Maybe you have heard oxytocin described as the “love hormone” because of its involvement in social interactions, stress relief and feelings of connectedness with other people. Spend time petting your dog, scratching Pluto's body and ears, and you are both apt to see increases in the oxytocin levels in your blood, indicating a positive experience for you both. Yet oxytocin is also not simple. Science writer Ed Yong points out in a 2012 Slate article: “The ‘love hormone’ fosters trust and generosity in some situations but envy and bias in others, and it can produce opposite effects in different people.” Part of the story could be that variations in the gene that codes for the oxytocin receptor—the molecule that oxytocin binds to on nerve cells in the brain—mediate differences in social behavior.
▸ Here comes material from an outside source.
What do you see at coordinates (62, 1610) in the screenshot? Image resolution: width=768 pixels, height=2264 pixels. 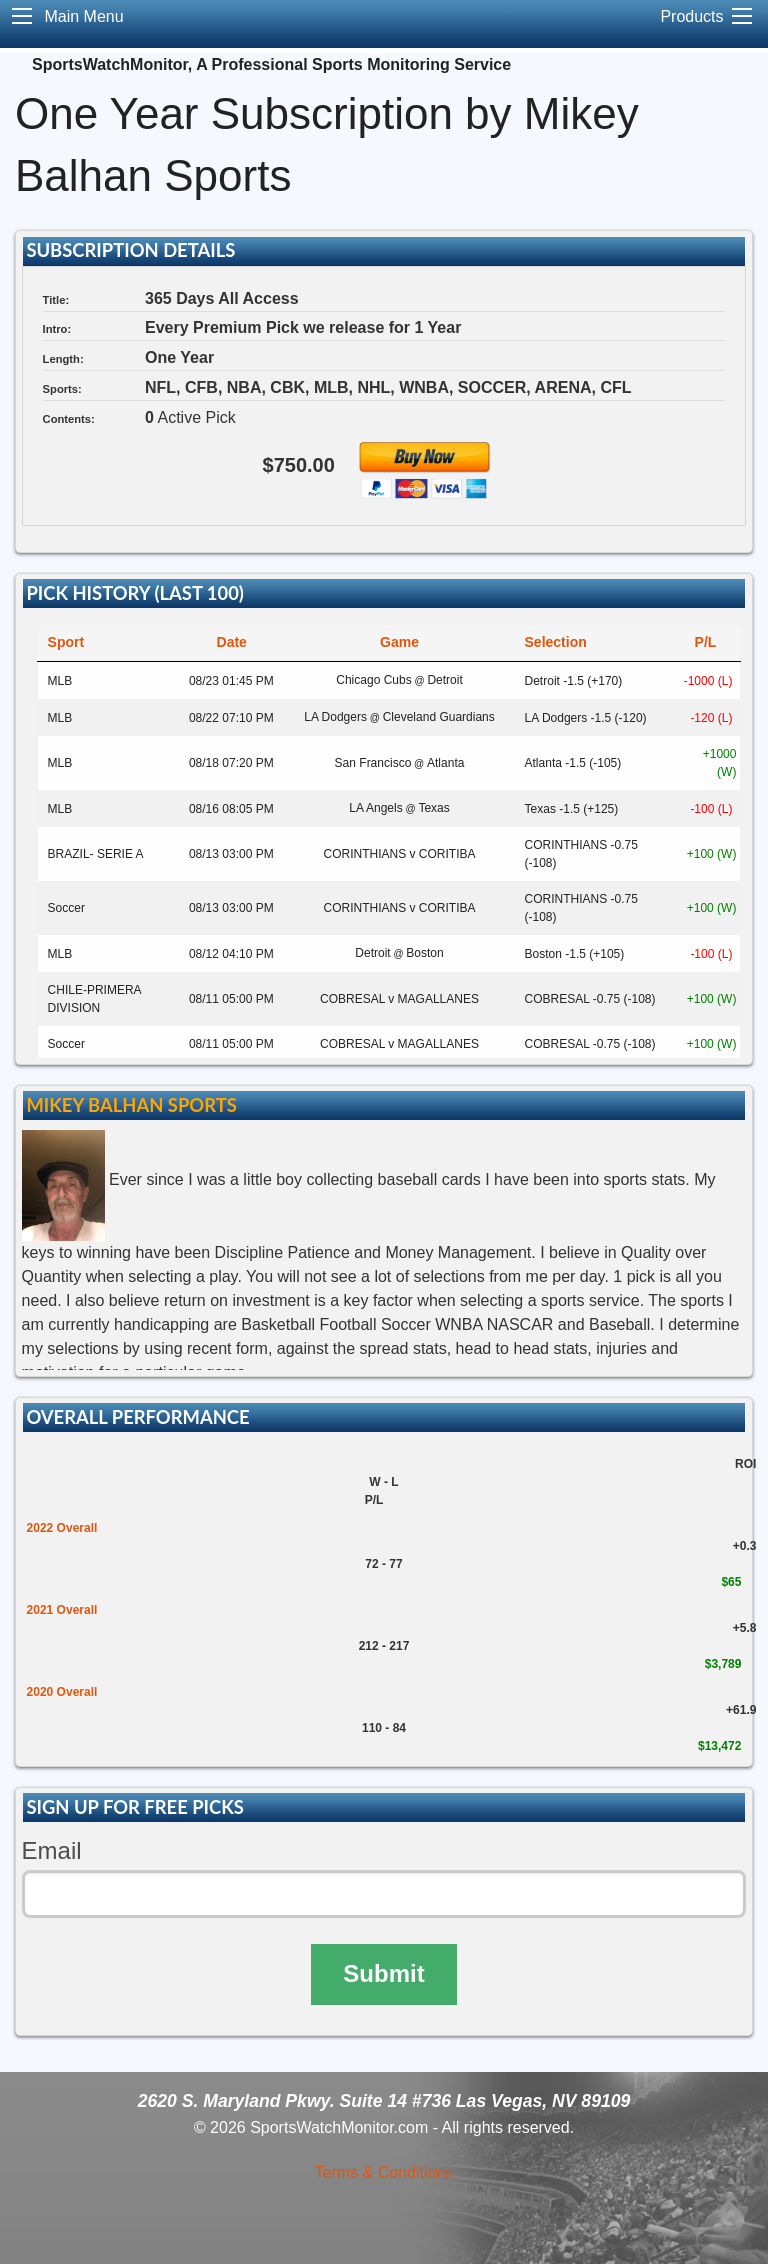 I see `2021 Overall` at bounding box center [62, 1610].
To investigate whether Pluto's exuberance for Mickey and “people” in general is somehow associated with Pluto's genes, Kis and her colleagues took the following approach:
Step 1. Get to know the dog oxytocin receptor (OXTR) gene. For this study, the researchers selected dogs from two breeds, German Shepherds and Border Collies, and extracted DNA by swabbing the insides of their cheeks. This process ultimately identified three variations of the OXTR gene that themselves each come in two forms, with the forms seemingly having different effects on behavior. The three variations, or “polymorphisms,” have the incredibly easy names of −212AG, 19131AG and rs8679684.
Step 2. Get a sense of how the dogs interact with people. More than 200 German Shepherds and Border Collies living as companion dogs participated in a series of specific interactions with people. The tests investigated how dogs greeted both a known and an unknown person, how dogs responded to a stranger approaching in a threatening manner, and how dogs responded when their owner hid behind a large tree.
Step 3. Bring dog genes and behavior together. The researchers examined whether there was a relation between the OXTR polymorphisms and the way the dogs interacted with people during the social tests. They were particularly interested in how readily dogs approached people, as well as the canines' level of friendliness.
Describing the results, Kis says “the way dogs behave toward humans, at least among German Shepherds and Border Collies, is influenced by the oxytocin receptor gene.” For example, when it came to the –212AG gene, both German Shepherds and Border Collies carrying the form, or allele, known as G showed less interest in being around people, than did those with the allele called A, suggesting the effect was the same in both breeds.
Yet analysis of the genes 19131AG and rs8679684 revealed opposite trends in the two breeds. For example, in the 19131AG polymorphism, the investigators report, “the presence of the A allele, as opposed to the G allele, was associated with higher friendliness scores in German Shepherds and lower friendliness scores in Border Collies.” This opposite effect suggests that “other genetic and cellular mechanisms (unexplored in the present study) might play a role in the regulation of this behavior besides our candidate gene.”
Overall, then, the study indicates that dog sociability toward people is related to the varieties in the OXTR gene they possess but that oxytocin is “part of a bigger system” contributing to dogs' feelings toward humans.
Next up for this line of research: replication and the exploration of possible molecular interactions that account for the effects that particular oxytocin receptor variants have on dogs' behavior toward people.